La réforme 100 % santé instaurée par le gouvernement s’applique de manière progressive. Ceux qui aspirent à remplacer leurs lunettes et leurs prothèses dentaires en profitent lors de l’achat de certains modèles. Cela, depuis le 1er janvier dernier. Le panier de soins est accessible à tous et n’est aucunement conditionné par les revenus.

De nombreux Français hésitent à se faire soigner, car les consultations et l’achat de certains médicaments ou équipements leur coûtent particulièrement cher. Même en souscrivant une complémentaire santé après avoir effectué une comparaison assurance, il arrive que le reste à charge demeure élevé.

C’est d’ailleurs la raison pour laquelle certaines personnes renoncent à se procurer des prothèses dentaires ou auditives. Il en est de même pour les lunettes, comme le confirme Mathieu Escot. Ce dernier travaille au sein de l’UFC-Que Choisir en tant que directeur des études. Le reste à charge zéro a été mis en place pour révolutionner les pratiques, de manière à faciliter davantage l’accès aux soins.

Des exigences différentes selon la profession

Les opticiens doivent exposer au moins 17 montures 100 % santé pour adultes dans leur boutique, contre une dizaine pour les enfants. Ils doivent commencer par présenter ces supports lors de l’établissement des devis, même si les clients concernés ont opté pour d’autres lunettes. En tout cas, toutes les corrections sont possibles et les amincissements de verres sont pris en charge.

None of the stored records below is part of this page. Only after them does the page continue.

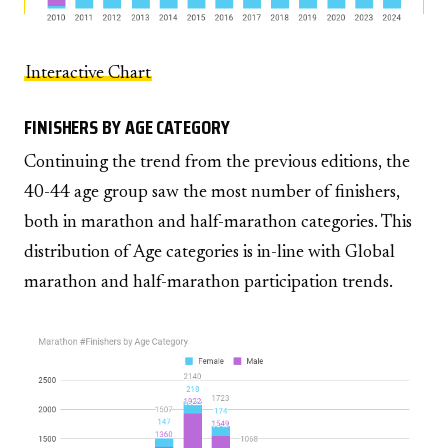
Interactive Chart
FINISHERS BY AGE CATEGORY
Continuing the trend from the previous editions, the
40-44 age group saw the most number of finishers,
both in marathon and half-marathon categories. This
distribution of Age categories is in-line with Global
marathon and half-marathon participation trends.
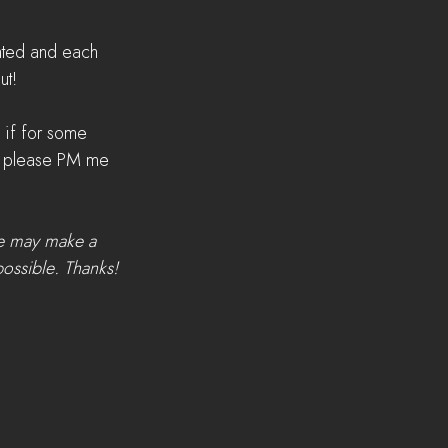
eated and each 
ut!
 if for some 
t, please PM me 
we may make a 
possible. Thanks!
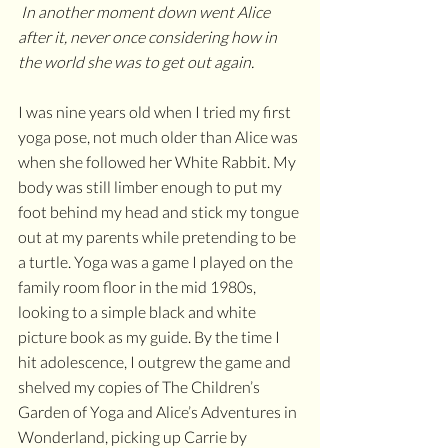
 In another moment down went Alice 
after it, never once considering how in 
the world she was to get out again. 
I was nine years old when I tried my first 
yoga pose, not much older than Alice was 
when she followed her White Rabbit. My 
body was still limber enough to put my 
foot behind my head and stick my tongue 
out at my parents while pretending to be 
a turtle. Yoga was a game I played on the 
family room floor in the mid 1980s, 
looking to a simple black and white 
picture book as my guide. By the time I 
hit adolescence, I outgrew the game and 
shelved my copies of The Children’s 
Garden of Yoga and Alice’s Adventures in 
Wonderland, picking up Carrie by 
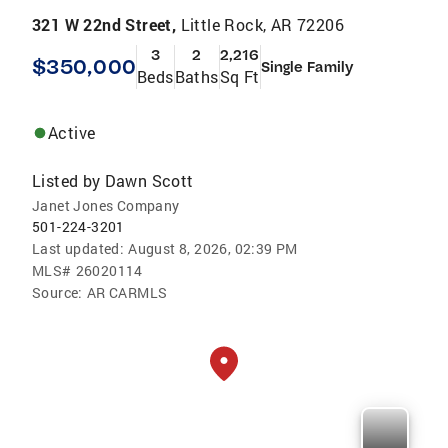
321 W 22nd Street,
Little Rock, AR 72206
3
2
2,216
$350,000
Single Family
Beds
Baths
Sq Ft
Active
Listed by
Dawn Scott
Janet Jones Company
501-224-3201
Last updated:
August 8, 2026, 02:39 PM
MLS#
26020114
Source:
AR CARMLS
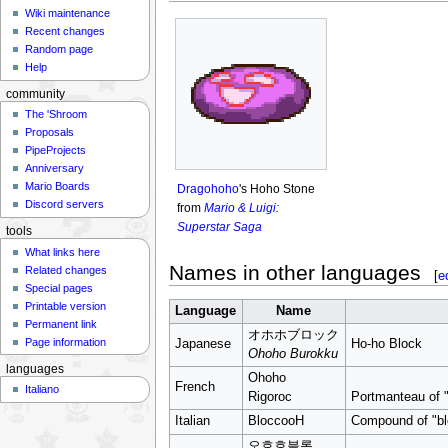
Wiki maintenance
Recent changes
Random page
Help
community
The 'Shroom
Proposals
PipeProjects
Anniversary
Mario Boards
Dragohoho
's Hoho Stone
Discord servers
from
Mario & Luigi:
Superstar Saga
tools
What links here
Names in other languages
Related changes
[
e
Special pages
Printable version
Language
Name
Permanent link
オホホブロック
Page information
Japanese
Ho-ho Block
Ohoho Burokku
languages
Ohoho
French
Italiano
Rigoroc
Portmanteau of "r
Italian
BloccooH
Compound of "bl
오호호블록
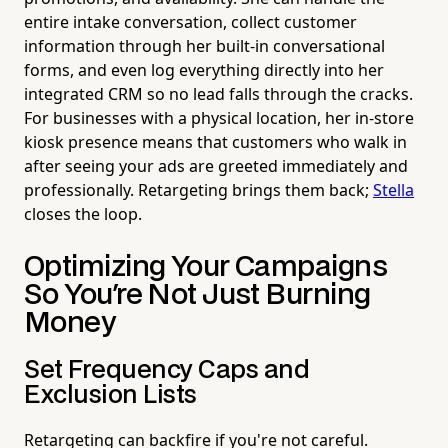
entire intake conversation, collect customer
information through her built-in conversational
forms, and even log everything directly into her
integrated CRM so no lead falls through the cracks.
For businesses with a physical location, her in-store
kiosk presence means that customers who walk in
after seeing your ads are greeted immediately and
professionally. Retargeting brings them back;
Stella
closes the loop.
Optimizing Your Campaigns
So You're Not Just Burning
Money
Set Frequency Caps and
Exclusion Lists
Retargeting can backfire if you're not careful.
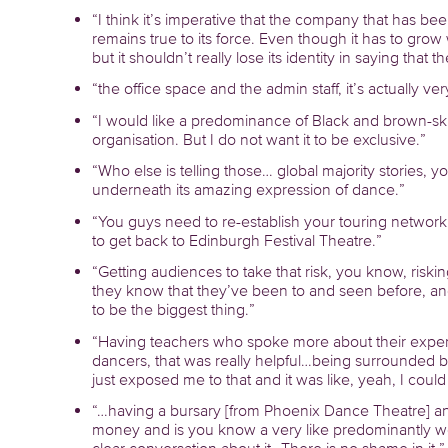
“I think it’s imperative that the company that has be
remains true to its force. Even though it has to grow 
but it shouldn’t really lose its identity in saying that
“the office space and the admin staff, it’s actually ve
“I would like a predominance of Black and brown-sk
organisation. But I do not want it to be exclusive.”
“Who else is telling those… global majority stories,
underneath its amazing expression of dance.”
“You guys need to re-establish your touring network
to get back to Edinburgh Festival Theatre.”
“Getting audiences to take that risk, you know, riskin
they know that they’ve been to and seen before, an
to be the biggest thing.”
“Having teachers who spoke more about their exper
dancers, that was really helpful…being surrounded by
just exposed me to that and it was like, yeah, I could 
“…having a bursary [from Phoenix Dance Theatre]
money and is you know a very like predominantly wor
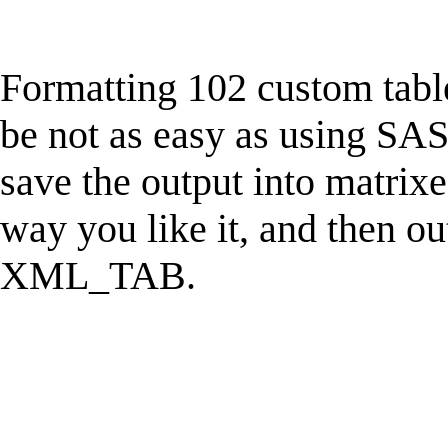
Formatting 102 custom tab
be not as easy as using SAS, 
save the output into matrixe
way you like it, and then ou
XML_TAB.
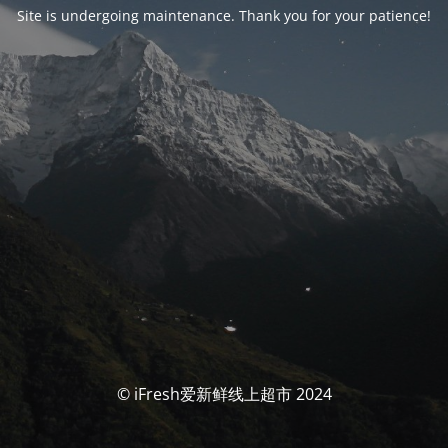
Site is undergoing maintenance. Thank you for your patience!
© iFresh爱新鲜线上超市 2024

Mathieu Escot informe que les patients disposent d’une certaine marge quant à la manière dont ils veulent gérer leur budget :

Il est important de savoir que l’on peut aussi mélanger une monture qui n’est pas remboursée à 100 % avec des verres sans reste à charge, ou l’inverse.

Concernant les soins dentaires en revanche, le RAC 0 concerne désormais les prothèses fixes dont les bridges et les couronnes. Le représentant de l’association défendant les intérêts des consommateurs relate que les clients pourraient être confrontés à des restrictions d’ordre esthétique. Par exemple, les couronnes en céramique ne sont employées que pour les dents visibles.

Les lunetiers et les dentistes doivent informer les patients de l’avancée de la réforme

Les dentistes ont le privilège de recommander à leurs clients d’autres prothèses que celles comprises dans le RAC 0. Toutefois, ils doivent formellement mentionner dans leur devis l’existence des solutions proposées par la réforme, son application étant graduelle.

Par exemple, 2021 sera marquée par l’intégration des prothèses amovibles (telles que les dentiers) dans le panier de soins couvert par la réforme. Au cours de la même année, les demandeurs de certains modèles de prothèses auditives pourront aussi bénéficier de ce système de couverture. En 2020, l’assiette de remboursement est tout simplement relevée.

Pour bénéficier du dispositif, il est nécessaire d’être rattaché à une complémentaire. Ce qui est le cas de la majorité des Français (96 %), d’après le spécialiste de l’UFC-Que Choisir. Par ailleurs, les contrats d’assurance santé doivent être responsables. Ceux qui ne remplissent pas ces conditions doivent se mettre en règle avant de profiter des avancées de la réforme, comme le précise l’Assurance Maladie.